Sul piano del “film di mostri”, chi cerca brividi ortodossi resterà a metà. La violenza c’è, gli effetti pratici pure, ma il terrore vero non è nel ringhio del lupo: è nella discesa di Ren verso un punto di non ritorno. Sul piano del “cinema d’autore”, la scrittura è più ambiziosa degli esiti: dialoghi talvolta programmatici, figure di contorno che servono il meccanismo invece di respirare, e un finale che annoda senza far vibrare davvero il tema centrale. Ma proprio questa frizione tra intenzione e risultato genera una visione curiosa, a tratti ipnotica, che lascia addosso un retrogusto di farsa amara.

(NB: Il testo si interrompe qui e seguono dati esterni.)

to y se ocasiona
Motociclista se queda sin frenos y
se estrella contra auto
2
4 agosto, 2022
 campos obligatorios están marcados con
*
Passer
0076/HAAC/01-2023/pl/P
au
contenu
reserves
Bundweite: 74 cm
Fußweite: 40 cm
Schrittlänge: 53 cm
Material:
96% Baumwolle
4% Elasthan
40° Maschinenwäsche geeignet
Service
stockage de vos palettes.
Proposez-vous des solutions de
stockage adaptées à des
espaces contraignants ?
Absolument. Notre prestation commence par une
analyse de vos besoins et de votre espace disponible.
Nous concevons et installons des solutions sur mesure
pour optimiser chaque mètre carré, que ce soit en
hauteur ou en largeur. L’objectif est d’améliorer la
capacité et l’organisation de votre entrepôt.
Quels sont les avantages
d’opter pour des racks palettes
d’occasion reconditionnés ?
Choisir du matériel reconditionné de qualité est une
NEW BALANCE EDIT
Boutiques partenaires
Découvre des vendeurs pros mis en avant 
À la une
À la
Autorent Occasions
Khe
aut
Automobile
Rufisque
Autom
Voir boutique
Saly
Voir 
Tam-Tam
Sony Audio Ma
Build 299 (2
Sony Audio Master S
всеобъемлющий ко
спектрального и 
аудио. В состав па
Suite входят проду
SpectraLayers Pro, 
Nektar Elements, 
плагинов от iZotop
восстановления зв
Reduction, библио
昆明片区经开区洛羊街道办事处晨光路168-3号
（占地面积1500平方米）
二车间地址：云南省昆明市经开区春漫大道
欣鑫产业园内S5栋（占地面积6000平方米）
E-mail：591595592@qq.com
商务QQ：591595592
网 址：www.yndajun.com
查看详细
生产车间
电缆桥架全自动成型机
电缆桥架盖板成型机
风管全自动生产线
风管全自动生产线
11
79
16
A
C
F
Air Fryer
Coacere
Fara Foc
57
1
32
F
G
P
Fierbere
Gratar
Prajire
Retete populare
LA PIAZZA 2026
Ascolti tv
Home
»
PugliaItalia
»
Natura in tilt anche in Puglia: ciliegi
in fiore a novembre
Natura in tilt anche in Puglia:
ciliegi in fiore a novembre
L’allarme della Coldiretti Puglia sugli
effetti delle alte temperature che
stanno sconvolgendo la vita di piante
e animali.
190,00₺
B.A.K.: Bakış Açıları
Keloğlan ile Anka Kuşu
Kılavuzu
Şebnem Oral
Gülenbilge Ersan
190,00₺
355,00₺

In definitiva, Alma & the Wolf è una creatura bifronte: come il suo lupo, parla e ringhia. Quando studia Ren e la provincia che lo trattiene, è potente, personale, persino commovente; quando vuole consegnare “la verità”, si fa prevedibile. Rimangono immagini che si stampano (il palloncino nel campo, la scia di capre nella nebbia, la stazione di polizia come sala d’attesa del destino), due prove attoriali generose e un’idea chiara: il vero orrore non è il mostro nel bosco, è l’uomo che smette di riconoscersi allo specchio. Per chi ama i racconti contaminati e le “opere da discutere”, è un film da vedere, magari litigandoci sopra. Per chi cerca un lupo che morda e basta, il morso arriverà, ma forse senza lasciare il segno che prometteva.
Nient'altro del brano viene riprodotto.